Rick Hamlin shares a memory of how his high school drama teacher taught him that creativity carries with it a spark of the divine.
- Posted on Jan 3, 2018
Not long ago I was at a bookstore in my hometown of Pasadena, doing a reading of a memoir I’d written, and some of my old high school friends showed up, supporting me, urging me on, like we did for each other back in the day. Michael was there—Michael who’d danced with a bottle balanced on his head when we performed Fiddler on the Roof—and he reminded me of something our beloved drama teacher and director, Mr. Clopper, used to say: “God is love, angels.”

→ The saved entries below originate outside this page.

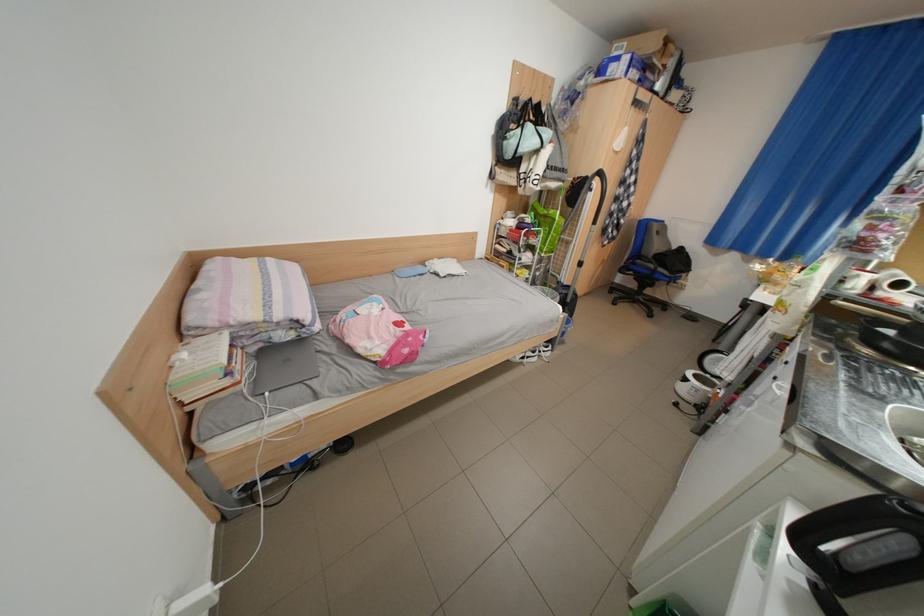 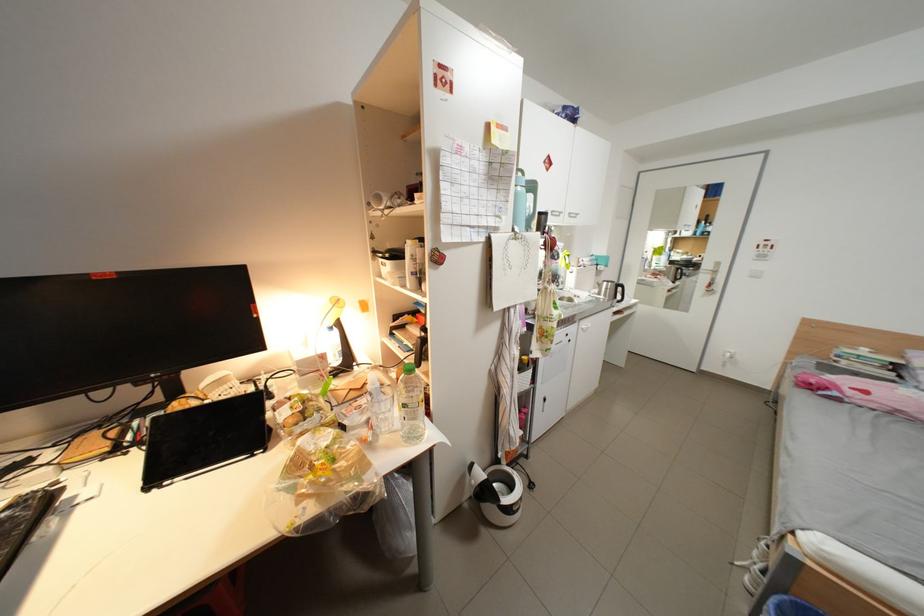 Question: I am providing you with two images of the same scene from different viewpoints. Which of the following objects are not visible in image2?

Choices:
 (A) silver door handle
 (B) white mug
 (C) black circular dial
 (D) white light switch

Answer: (B) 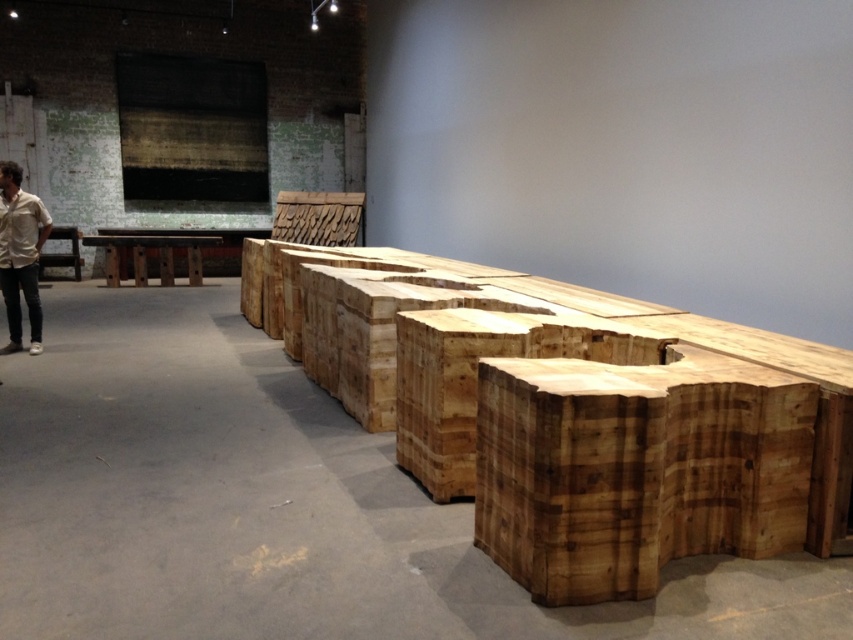 Is natural wood bench at center below white shirt at left?

Yes.

Is natural wood bench at center thinner than white shirt at left?

No, natural wood bench at center is not thinner than white shirt at left.

Where is `natural wood bench at center`? This screenshot has width=853, height=640. natural wood bench at center is located at coordinates (570, 412).

Where is `natural wood bench at center`? This screenshot has width=853, height=640. natural wood bench at center is located at coordinates (570, 412).

Can you confirm if natural wood bench at center is positioned below natural wood table at center?

Yes.

Does point (558, 595) come closer to viewer compared to point (132, 268)?

Yes, point (558, 595) is in front of point (132, 268).

Is point (515, 310) less distant than point (106, 257)?

Yes, it is.

Locate an element on the screen. natural wood bench at center is located at coordinates (570, 412).

Who is shorter, white shirt at left or natural wood table at center?

With less height is natural wood table at center.

Does white shirt at left have a lesser width compared to natural wood table at center?

Indeed, white shirt at left has a lesser width compared to natural wood table at center.

Who is more forward, [19,193] or [167,250]?

Positioned in front is point [19,193].

What are the coordinates of `white shirt at left` in the screenshot? It's located at point(20,253). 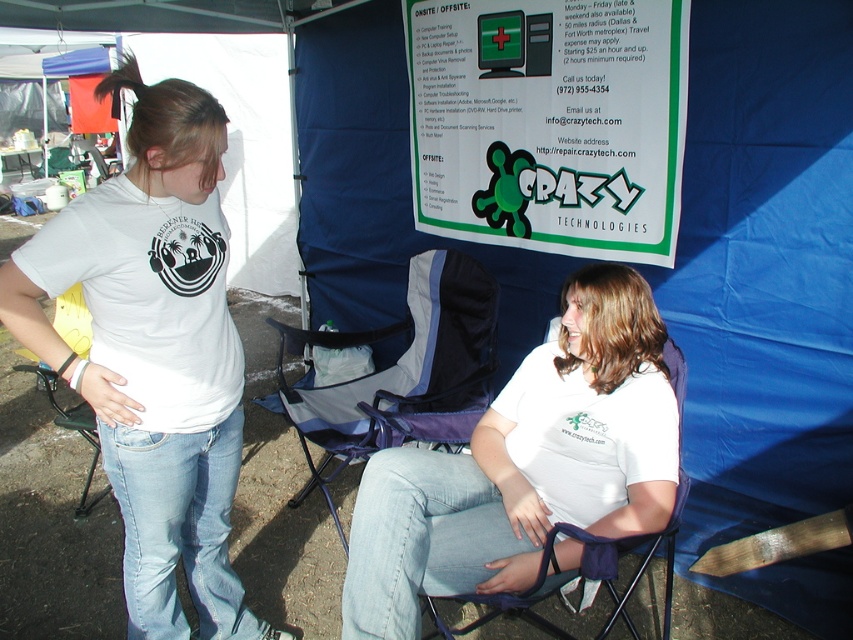 Question: Which point is closer to the camera taking this photo?

Choices:
 (A) (103, 435)
 (B) (190, 248)
 (C) (421, 520)

Answer: (B)

Question: Is the position of white cotton t-shirt at left less distant than that of white cotton shirt at center?

Choices:
 (A) yes
 (B) no

Answer: (A)

Question: Does white cotton t-shirt at left appear under white cotton shirt at center?

Choices:
 (A) no
 (B) yes

Answer: (A)

Question: Among these points, which one is nearest to the camera?

Choices:
 (A) (438, 560)
 (B) (654, 413)
 (C) (117, 90)
 (D) (20, 301)

Answer: (D)

Question: Which of the following is the farthest from the observer?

That was the benediction Clop, as we called him, gave us on opening nights, when our nerves were most fraught, when we wondered if we would be any good, when all the work of our rehearsals would have to show. When we yearned for his blessing on what we had wrought.
I wasn’t quite sure why Clop used those words back then. They felt good, of course. We had pushed ourselves farther than we ever thought possible. We had learned our lines, had absorbed the playwright’s intention for our characters. We had our blocking down cold. Now was the moment we had to perform for our classmates and parents and friends, hoping they liked what we had put our whole hearts into.
God was indeed love, Clop was there to reassure us. But why did he use the word angels? What was that about? I thought maybe it was just a tagline. Sometimes, in a playful mood, Clop would change a letter around and make it “angles” instead of angels. But who were these angels?
Clop was an exacting taskmaster, not at all given to spouting bland aphorisms. To those of us in the drama department, auditions for the first show of the year would begin in September and we would be in one show or another until the culminating performance of the senior class musical in the spring.
As you can imagine, we did some of the old standards like The Miracle Worker, The Diary of Anne Frank and The Music Man. In the winter he’d usually pick some show that had a lot of guy characters in it, like Mister Roberts or Stalag 17, to remind us that the gym and the ball field weren’t the only venues for male stardom (off-season, he could cast a few football players or baseball players for plum parts).
He always claimed that there was a place for everyone in the theater. Those who yearned for the limelight could trod the boards, but the classmates who sewed costumes or painted sets or hung lights or raised curtains were equally valuable, if not more so. We were taught that when the audience clapped it was not just for those on stage but everybody behind it and below it.
“Just remember,” he’d tell any lead actor foolish enough to think he ran the show, “at any moment the techie at the light board could leave you in the dark.”
In our classes we had to direct scenes, write monologues and do improvs, creating our own mini-dramas. Clop himself had undergone his training at the Pasadena Playhouse where he had studied with famous Hollywood actors. But it would be a mistake to assume that Mr. Clopper was just another frustrated would-be Hollywood actor-turned-teacher. He loved teaching teenagers and believed in his core that it was his calling. To make a difference to us.
We learned to be better listeners. When acting a part we looked for the motivation of a character, something we learned to do in real life, trying to get inside of people and understand what made them tick. That wasn’t so far off from what Jesus taught—the Golden Rule, or loving our neighbors as ourselves.
Most of the starring roles went to upperclassmen, but as a sophomore I was cast as a lead in that year’s musical, Brigadoon. I had to sing the love song “Come to Me, Bend to Me” and dance in a kilt for my bonnie Jeanne. I remember giving an early glimpse of the show at an assembly and making mincemeat of the song I was supposed to sing. I wanted to die.
But Mr. Clopper showed me and the rest of us how nerves could be your friend. That little bit of adrenaline, that buzz you got, could help you concentrate, could get you focused and give you an added boost. As long as you practiced a lot. Preparation was everything. (Years later when I had to perform at Carnegie Hall, singing a solo, I remembered this lesson well. How to get to Carnegie Hall? Practice, practice, practice!)
People used to say of our productions, “It seemed professional.” But that wasn’t Clop’s goal. He didn’t want us to act like professionals. He wanted us to infuse all that we did with love. The love of the words we were saying or singing, the love and respect we had for each other, the love we generated by what we did.
That would explain why he told us, “God is love.” But why “angels”? What was that about?
It was only now, all these years later, in that bookstore that I put it together, that it finally made sense. “He was calling us angels, wasn’t he?” I said to Michael.
Michael looked at me bemused.
“Mr. Clopper. When he said, ‘God is love, angels,’ he meant that we were the angels.” Because we had worked so hard, because we’d stretched ourselves, discovering that we had wings.
Michael recognized my grasp for the obvious. “Of course.” If God made humans just a bit below the angels, it was because we have so many unrealized angelic properties. As I found out, all it takes is a mentor, a teacher, a Shepherd, a friend, to call them out and help us take flight.